→ **What to do**:
Exactly reproduce all the records, keeping pictures out of the copy.

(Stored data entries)
§ §

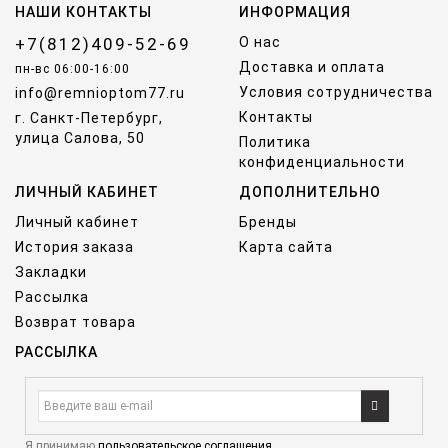
НАШИ КОНТАКТЫ
ИНФОРМАЦИЯ
+7(812)409-52-69
О нас
Доставка и оплата
пн-вс 06:00-16:00
Условия сотрудничества
info@remnioptom77.ru
Контакты
г. Санкт-Петербург,
улица Салова, 50
Политика
конфиденциальности
ЛИЧНЫЙ КАБИНЕТ
ДОПОЛНИТЕЛЬНО
Личный кабинет
Бренды
История заказа
Карта сайта
Закладки
Рассылка
Возврат товара
РАССЫЛКА
Я принимаю
пользовательское соглашения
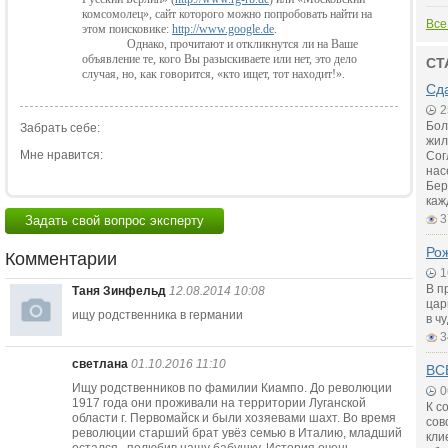
комсомолец», сайт которого можно попробовать найти на
Все
этом поисковике:
http://www.google.de
.
Однако, прочитают и откликнутся ли на Ваше
объявление те, кого Вы разыскиваете или нет, это дело
СТ
случая, но, как говорится, «кто ищет, тот находит!».
Сд
2
Бол
Забрать себе:
жил
Мне нравится:
Сог
нас
Бер
каж
3
Задать свой вопрос эксперту
Рож
Комментарии
1
В п
Таня Зинфельд
12.08.2014 10:08
цар
ищу родственника в германии
в ч
3
светлана
01.10.2016 11:10
ВС
Ищу родственников по фамилии Киампо. До революции
0
1917 года они проживали на территории Луганской
К с
области г. Первомайск и были хозяевами шахт. Во время
сов
революции старший брат увёз семью в Италию, младший
кли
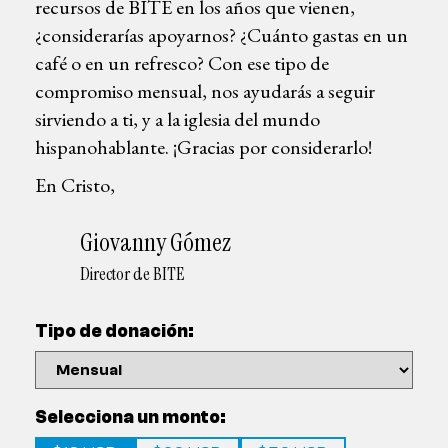
recursos de BITE en los años que vienen,
¿considerarías apoyarnos? ¿Cuánto gastas en un
café o en un refresco? Con ese tipo de
compromiso mensual, nos ayudarás a seguir
sirviendo a ti, y a la iglesia del mundo
hispanohablante. ¡Gracias por considerarlo!
En Cristo,
Giovanny Gómez
Director de BITE
Tipo de donación:
Selecciona un monto:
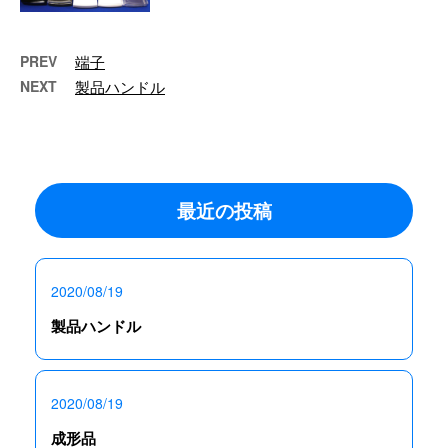
…
PREV
端子
NEXT
製品ハンドル
最近の投稿
2020/08/19
製品ハンドル
2020/08/19
成形品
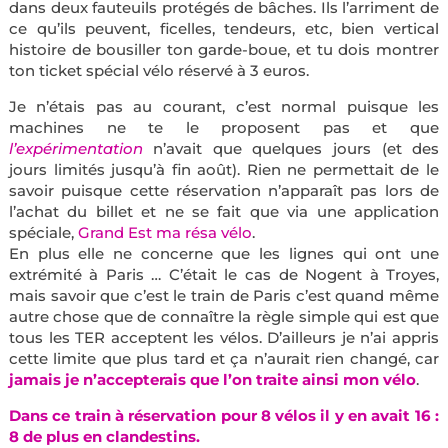
dans deux fauteuils protégés de bâches. Ils l’arriment de
ce qu’ils peuvent, ficelles, tendeurs, etc, bien vertical
histoire de bousiller ton garde-boue, et tu dois montrer
ton ticket spécial vélo réservé à 3 euros.
Je n’étais pas au courant, c’est normal puisque les
machines ne te le proposent pas et que
l’expérimentation
n’avait que quelques jours (et des
jours limités jusqu’à fin août). Rien ne permettait de le
savoir puisque cette réservation n’apparaît pas lors de
l’achat du billet et ne se fait que via une application
spéciale,
Grand Est ma résa vélo
.
En plus elle ne concerne que les lignes qui ont une
extrémité à Paris … C’était le cas de Nogent à Troyes,
mais savoir que c’est le train de Paris c’est quand même
autre chose que de connaître la règle simple qui est que
tous les TER acceptent les vélos. D’ailleurs je n’ai appris
cette limite que plus tard et ça n’aurait rien changé, car
jamais je n’accepterais que l’on traite ainsi mon vélo
.
Dans ce train à réservation pour 8 vélos il y en avait 16 :
8 de plus en clandestins.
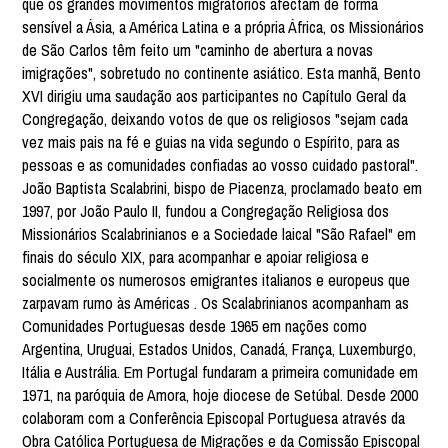
que os grandes movimentos migratórios afectam de forma
sensível a Ásia, a América Latina e a própria África, os Missionários
de São Carlos têm feito um "caminho de abertura a novas
imigrações", sobretudo no continente asiático. Esta manhã, Bento
XVI dirigiu uma saudação aos participantes no Capítulo Geral da
Congregação, deixando votos de que os religiosos "sejam cada
vez mais pais na fé e guias na vida segundo o Espírito, para as
pessoas e as comunidades confiadas ao vosso cuidado pastoral".
João Baptista Scalabrini, bispo de Piacenza, proclamado beato em
1997, por João Paulo II, fundou a Congregação Religiosa dos
Missionários Scalabrinianos e a Sociedade laical "São Rafael" em
finais do século XIX, para acompanhar e apoiar religiosa e
socialmente os numerosos emigrantes italianos e europeus que
zarpavam rumo às Américas . Os Scalabrinianos acompanham as
Comunidades Portuguesas desde 1965 em nações como
Argentina, Uruguai, Estados Unidos, Canadá, França, Luxemburgo,
Itália e Austrália. Em Portugal fundaram a primeira comunidade em
1971, na paróquia de Amora, hoje diocese de Setúbal. Desde 2000
colaboram com a Conferência Episcopal Portuguesa através da
Obra Católica Portuguesa de Migrações e da Comissão Episcopal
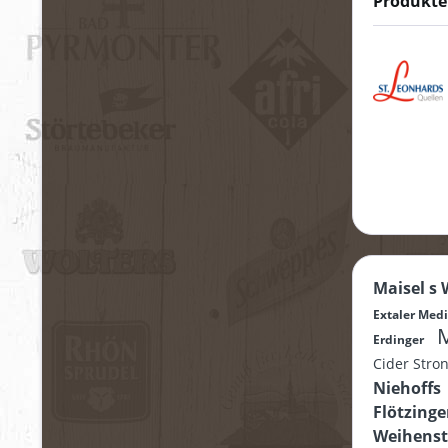
Produkte
Maisel s
Extaler Me
M
Erdinger
Cider Str
Niehoffs
Flötzinge
Weihens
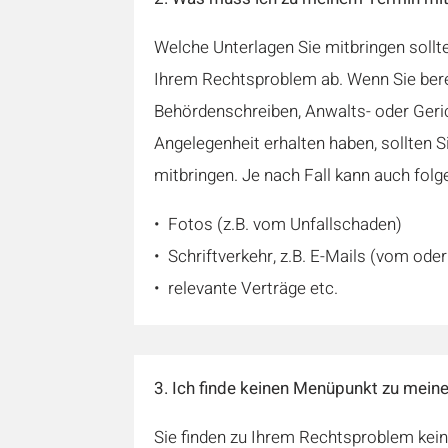
Welche Unterlagen Sie mitbringen sollte
Ihrem Rechtsproblem ab. Wenn Sie ber
Behördenschreiben, Anwalts- oder Geric
Angelegenheit erhalten haben, sollten Si
mitbringen. Je nach Fall kann auch folge
• Fotos (z.B. vom Unfallschaden)
• Schriftverkehr, z.B. E-Mails (vom ode
• relevante Verträge etc.
3. Ich finde keinen Menüpunkt zu meine
Sie finden zu Ihrem Rechtsproblem kei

§ §

→ **Your solution**:
НАШИ КОНТАКТЫ
ИНФОРМАЦИЯ
+7(812)409-52-69
О нас
Доставка и оплата
пн-вс 06:00-16:00
Условия сотрудничества
info@remnioptom77.ru
Контакты
г. Санкт-Петербург,
улица Салова, 50
Политика
конфиденциальности
ЛИЧНЫЙ КАБИНЕТ
ДОПОЛНИТЕЛЬНО
Личный кабинет
Бренды
История заказа
Карта сайта
Закладки
Рассылка
Возврат товара
РАССЫЛКА
Я принимаю
пользовательское соглашения
комсомолец», сайт которого можно попробовать найти на
Все
этом поисковике:
http://www.google.de
.
Однако, прочитают и откликнутся ли на Ваше
объявление те, кого Вы разыскиваете или нет, это дело
СТ
случая, но, как говорится, «кто ищет, тот находит!».
Сд
2
Бол
Забрать себе:
жил
Мне нравится:
Сог
нас
Бер
каж
3
Задать свой вопрос эксперту
Рож
Комментарии
1
В п
Таня Зинфельд
12.08.2014 10:08
цар
ищу родственника в германии
в ч
3
светлана
01.10.2016 11:10
ВС
Ищу родственников по фамилии Киампо. До революции
0
1917 года они проживали на территории Луганской
К с
области г. Первомайск и были хозяевами шахт. Во время
сов
революции старший брат увёз семью в Италию, младший
кли
recursos de BITE en los años que vienen,
¿considerarías apoyarnos? ¿Cuánto gastas en un
café o en un refresco? Con ese tipo de
compromiso mensual, nos ayudarás a seguir
sirviendo a ti, y a la iglesia del mundo
hispanohablante. ¡Gracias por considerarlo!
En Cristo,
Giovanny Gómez
Director de BITE
Tipo de donación:
Selecciona un monto:
…
PREV
端子
NEXT
製品ハンドル
最近の投稿
2020/08/19
製品ハンドル
2020/08/19
成形品
dans deux fauteuils protégés de bâches. Ils l’arriment de
ce qu’ils peuvent, ficelles, tendeurs, etc, bien vertical
histoire de bousiller ton garde-boue, et tu dois montrer
ton ticket spécial vélo réservé à 3 euros.
Je n’étais pas au courant, c’est normal puisque les
machines ne te le proposent pas et que
l’expérimentation
n’avait que quelques jours (et des
jours limités jusqu’à fin août). Rien ne permettait de le
savoir puisque cette réservation n’apparaît pas lors de
l’achat du billet et ne se fait que via une application
spéciale,
Grand Est ma résa vélo
.
En plus elle ne concerne que les lignes qui ont une
extrémité à Paris … C’était le cas de Nogent à Troyes,
mais savoir que c’est le train de Paris c’est quand même
autre chose que de connaître la règle simple qui est que
tous les TER acceptent les vélos. D’ailleurs je n’ai appris
cette limite que plus tard et ça n’aurait rien changé, car
jamais je n’accepterais que l’on traite ainsi mon vélo
.
Dans ce train à réservation pour 8 vélos il y en avait 16 :
8 de plus en clandestins.
que os grandes movimentos migratórios afectam de forma
sensível a Ásia, a América Latina e a própria África, os Missionários
de São Carlos têm feito um "caminho de abertura a novas
imigrações", sobretudo no continente asiático. Esta manhã, Bento
XVI dirigiu uma saudação aos participantes no Capítulo Geral da
Congregação, deixando votos de que os religiosos "sejam cada
vez mais pais na fé e guias na vida segundo o Espírito, para as
pessoas e as comunidades confiadas ao vosso cuidado pastoral".
João Baptista Scalabrini, bispo de Piacenza, proclamado beato em
1997, por João Paulo II, fundou a Congregação Religiosa dos
Missionários Scalabrinianos e a Sociedade laical "São Rafael" em
finais do século XIX, para acompanhar e apoiar religiosa e
socialmente os numerosos emigrantes italianos e europeus que
zarpavam rumo às Américas . Os Scalabrinianos acompanham as
Comunidades Portuguesas desde 1965 em nações como
Argentina, Uruguai, Estados Unidos, Canadá, França, Luxemburgo,
Itália e Austrália. Em Portugal fundaram a primeira comunidade em
1971, na paróquia de Amora, hoje diocese de Setúbal. Desde 2000
colaboram com a Conferência Episcopal Portuguesa através da
Obra Católica Portuguesa de Migrações e da Comissão Episcopal
Produkte
Maisel s
Extaler Me
M
Erdinger
Cider Str
Niehoffs
Flötzinge
Weihens
Welche Unterlagen Sie mitbringen sollte
Ihrem Rechtsproblem ab. Wenn Sie ber
Behördenschreiben, Anwalts- oder Geric
Angelegenheit erhalten haben, sollten Si
mitbringen. Je nach Fall kann auch folge
• Fotos (z.B. vom Unfallschaden)
• Schriftverkehr, z.B. E-Mails (vom ode
• relevante Verträge etc.
3. Ich finde keinen Menüpunkt zu meine
Sie finden zu Ihrem Rechtsproblem kei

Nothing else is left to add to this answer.